Roadmap: delta-aware projections
Section titled “Roadmap: delta-aware projections”Fully reconcilable CDC-mode projections need a delta-scan API that streams per-cell
writetime, TTL/expiry, and an operation discriminator covering all five Cassandra
delete shapes (upsert, static upsert, row delete, range delete, partition delete),
paired with a delta-aware Parquet writer and an export subcommand. This is not yet
available. Until it lands, preserve writetime and represent tombstones yourself
(see Recommendations) so a union of per-flush Parquet is
reconcilable rather than silently wrong.
Schema sourcing
Section titled “Schema sourcing”CQLite requires the CQL schema to decode an SSTable — it does not guess types.
The projection service must source and cache the schema — flush events do not carry it.
The practical approach is to pull it from DESCRIBE TABLE output and keep it in sync
with schema changes.
Comparison with TiDB’s approach
Section titled “Comparison with TiDB’s approach”TiDB’s TiFlash is instructive: it is a Raft learner that receives every committed write in real-time, providing a strongly consistent, transactionally-consistent columnar replica. TiCDC (the structural analog to this pipeline) tails the ordered row-change log and emits Kafka or cloud-storage changefeeds with explicit insert/update/delete events and commit timestamps.

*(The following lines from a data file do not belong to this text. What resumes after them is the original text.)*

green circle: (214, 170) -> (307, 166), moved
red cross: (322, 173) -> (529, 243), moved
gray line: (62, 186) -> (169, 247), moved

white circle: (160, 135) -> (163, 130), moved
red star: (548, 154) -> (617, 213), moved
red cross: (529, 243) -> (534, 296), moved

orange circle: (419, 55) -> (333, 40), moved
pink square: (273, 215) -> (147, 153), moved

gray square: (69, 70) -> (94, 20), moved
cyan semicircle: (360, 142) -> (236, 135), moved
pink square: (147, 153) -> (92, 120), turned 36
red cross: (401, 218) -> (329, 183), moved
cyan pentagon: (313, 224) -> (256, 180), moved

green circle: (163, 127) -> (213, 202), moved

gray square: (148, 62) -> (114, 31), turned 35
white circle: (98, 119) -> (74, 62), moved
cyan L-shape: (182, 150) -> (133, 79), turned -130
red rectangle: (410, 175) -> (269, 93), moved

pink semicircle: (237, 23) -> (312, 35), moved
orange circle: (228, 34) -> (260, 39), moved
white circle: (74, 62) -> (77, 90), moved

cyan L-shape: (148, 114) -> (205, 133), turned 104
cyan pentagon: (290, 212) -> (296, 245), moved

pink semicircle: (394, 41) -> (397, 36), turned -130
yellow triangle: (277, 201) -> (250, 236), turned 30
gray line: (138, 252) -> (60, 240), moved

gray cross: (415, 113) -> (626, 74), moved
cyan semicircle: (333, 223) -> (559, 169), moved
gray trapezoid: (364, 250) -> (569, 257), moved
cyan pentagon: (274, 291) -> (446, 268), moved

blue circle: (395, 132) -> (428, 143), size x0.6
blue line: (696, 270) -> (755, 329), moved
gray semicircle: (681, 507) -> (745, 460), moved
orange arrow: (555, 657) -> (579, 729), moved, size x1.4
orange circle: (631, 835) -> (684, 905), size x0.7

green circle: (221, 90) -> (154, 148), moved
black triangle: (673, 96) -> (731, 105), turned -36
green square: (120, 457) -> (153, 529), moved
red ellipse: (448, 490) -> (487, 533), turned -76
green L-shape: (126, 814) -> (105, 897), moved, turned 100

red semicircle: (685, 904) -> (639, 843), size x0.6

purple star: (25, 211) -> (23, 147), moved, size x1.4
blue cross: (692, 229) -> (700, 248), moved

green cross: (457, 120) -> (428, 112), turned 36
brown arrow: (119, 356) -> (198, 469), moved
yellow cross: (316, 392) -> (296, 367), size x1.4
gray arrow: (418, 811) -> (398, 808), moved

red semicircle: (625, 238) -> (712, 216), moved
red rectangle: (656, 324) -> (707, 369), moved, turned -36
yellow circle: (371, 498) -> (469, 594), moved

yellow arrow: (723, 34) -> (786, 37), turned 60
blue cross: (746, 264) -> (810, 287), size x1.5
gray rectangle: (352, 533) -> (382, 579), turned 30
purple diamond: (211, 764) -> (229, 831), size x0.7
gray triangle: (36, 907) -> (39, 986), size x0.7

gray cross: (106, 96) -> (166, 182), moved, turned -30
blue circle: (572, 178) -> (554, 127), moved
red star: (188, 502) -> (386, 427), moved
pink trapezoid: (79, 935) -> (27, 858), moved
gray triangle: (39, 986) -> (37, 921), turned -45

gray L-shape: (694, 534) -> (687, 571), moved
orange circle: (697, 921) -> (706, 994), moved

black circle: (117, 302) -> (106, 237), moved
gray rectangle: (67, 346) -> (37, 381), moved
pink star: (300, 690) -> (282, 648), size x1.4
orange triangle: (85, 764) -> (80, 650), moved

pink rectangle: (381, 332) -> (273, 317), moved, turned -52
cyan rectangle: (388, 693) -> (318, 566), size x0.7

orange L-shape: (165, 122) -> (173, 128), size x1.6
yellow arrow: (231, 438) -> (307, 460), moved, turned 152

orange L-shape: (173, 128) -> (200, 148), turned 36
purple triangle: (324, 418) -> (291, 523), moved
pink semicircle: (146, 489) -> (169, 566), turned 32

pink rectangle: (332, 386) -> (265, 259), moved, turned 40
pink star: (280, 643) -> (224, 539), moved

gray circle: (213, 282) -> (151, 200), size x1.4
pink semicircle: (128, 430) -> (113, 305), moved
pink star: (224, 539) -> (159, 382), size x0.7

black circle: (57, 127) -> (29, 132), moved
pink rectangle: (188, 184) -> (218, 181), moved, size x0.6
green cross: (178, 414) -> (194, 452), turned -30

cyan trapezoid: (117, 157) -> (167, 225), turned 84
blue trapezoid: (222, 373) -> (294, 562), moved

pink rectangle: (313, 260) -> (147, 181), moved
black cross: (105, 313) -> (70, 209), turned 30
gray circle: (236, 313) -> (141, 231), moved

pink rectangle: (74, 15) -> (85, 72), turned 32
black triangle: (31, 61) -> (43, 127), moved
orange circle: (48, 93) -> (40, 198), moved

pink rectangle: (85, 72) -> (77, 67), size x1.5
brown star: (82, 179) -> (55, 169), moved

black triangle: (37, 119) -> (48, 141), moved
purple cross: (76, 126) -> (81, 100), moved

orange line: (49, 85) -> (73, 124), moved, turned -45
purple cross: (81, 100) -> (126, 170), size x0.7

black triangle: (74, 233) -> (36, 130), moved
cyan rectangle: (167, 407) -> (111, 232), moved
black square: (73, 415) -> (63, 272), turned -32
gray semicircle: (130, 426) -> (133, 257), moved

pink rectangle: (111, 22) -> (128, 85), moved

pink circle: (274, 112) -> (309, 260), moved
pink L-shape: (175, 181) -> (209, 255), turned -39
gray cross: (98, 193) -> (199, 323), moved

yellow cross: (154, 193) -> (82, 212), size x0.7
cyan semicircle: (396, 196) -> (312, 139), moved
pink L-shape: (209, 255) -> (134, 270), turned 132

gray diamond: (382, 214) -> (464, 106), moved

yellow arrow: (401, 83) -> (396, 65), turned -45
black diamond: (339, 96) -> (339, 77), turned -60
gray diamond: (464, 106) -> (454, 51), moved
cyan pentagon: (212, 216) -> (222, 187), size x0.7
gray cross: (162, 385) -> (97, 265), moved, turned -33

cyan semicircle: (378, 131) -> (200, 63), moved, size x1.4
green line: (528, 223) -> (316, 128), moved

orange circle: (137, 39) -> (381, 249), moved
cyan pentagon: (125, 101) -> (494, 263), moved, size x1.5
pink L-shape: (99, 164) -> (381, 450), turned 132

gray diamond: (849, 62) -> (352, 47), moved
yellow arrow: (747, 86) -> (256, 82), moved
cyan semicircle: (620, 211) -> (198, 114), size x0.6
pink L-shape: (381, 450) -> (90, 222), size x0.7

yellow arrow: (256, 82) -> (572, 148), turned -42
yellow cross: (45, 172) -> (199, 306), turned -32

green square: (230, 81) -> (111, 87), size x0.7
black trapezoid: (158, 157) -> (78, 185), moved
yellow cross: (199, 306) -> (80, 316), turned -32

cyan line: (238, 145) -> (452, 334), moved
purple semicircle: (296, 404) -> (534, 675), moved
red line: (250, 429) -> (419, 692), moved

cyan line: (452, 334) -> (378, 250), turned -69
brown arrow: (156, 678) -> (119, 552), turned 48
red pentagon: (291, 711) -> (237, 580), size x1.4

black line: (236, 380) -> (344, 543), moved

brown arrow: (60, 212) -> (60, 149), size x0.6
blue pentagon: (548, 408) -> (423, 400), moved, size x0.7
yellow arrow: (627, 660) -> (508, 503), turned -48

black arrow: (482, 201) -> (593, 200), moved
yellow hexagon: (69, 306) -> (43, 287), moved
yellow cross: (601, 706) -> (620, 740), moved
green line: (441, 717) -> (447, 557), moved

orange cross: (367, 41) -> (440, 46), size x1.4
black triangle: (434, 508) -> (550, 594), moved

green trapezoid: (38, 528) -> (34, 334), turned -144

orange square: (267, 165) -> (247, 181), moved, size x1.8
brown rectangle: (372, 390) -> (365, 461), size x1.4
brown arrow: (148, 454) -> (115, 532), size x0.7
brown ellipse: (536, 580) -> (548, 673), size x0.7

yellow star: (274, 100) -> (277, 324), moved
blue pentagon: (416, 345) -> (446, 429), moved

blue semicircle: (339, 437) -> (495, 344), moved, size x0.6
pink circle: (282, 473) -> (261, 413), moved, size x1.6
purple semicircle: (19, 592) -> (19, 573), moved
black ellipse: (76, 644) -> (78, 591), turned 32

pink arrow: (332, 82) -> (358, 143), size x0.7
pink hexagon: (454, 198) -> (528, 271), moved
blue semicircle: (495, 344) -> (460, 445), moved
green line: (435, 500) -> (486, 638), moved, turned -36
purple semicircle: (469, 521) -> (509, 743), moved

Our approach’s distinct value is open, lake-native columnar output from Cassandra with no cluster dependency in the read path. The trade-off is that Cassandra has no ordered committed log — its source of truth is independently-flushed, LWW-merged SSTables — so any columnar projection is inherently a delta-reconciliation problem. CQLite already provides the type fidelity and the embeddable writer that projection needs; full delta-aware scanning (above) is the remaining piece.
Recommendations
Section titled “Recommendations”- Model it as CDC/append-log, not snapshot. It matches the immutable-SSTable grain and is idempotent per generation.
- Land in a table format (Iceberg or Delta), not bare Parquet files. Those provide snapshot isolation, compaction, and merge-on-read that otherwise you must build by hand.
- Preserve
writetimeand represent tombstones (__writetime/__deletedcolumns) so projections are reconcilable. Without this, a union of per-flush Parquet is silently wrong. - Prefer commitlog CDC over raw flush events when correctness matters.
- Embed the writer rather than shelling out — the Parquet writer lives in
cqlite-corebehind theparquetfeature, and the Python/Node bindings expose it directly.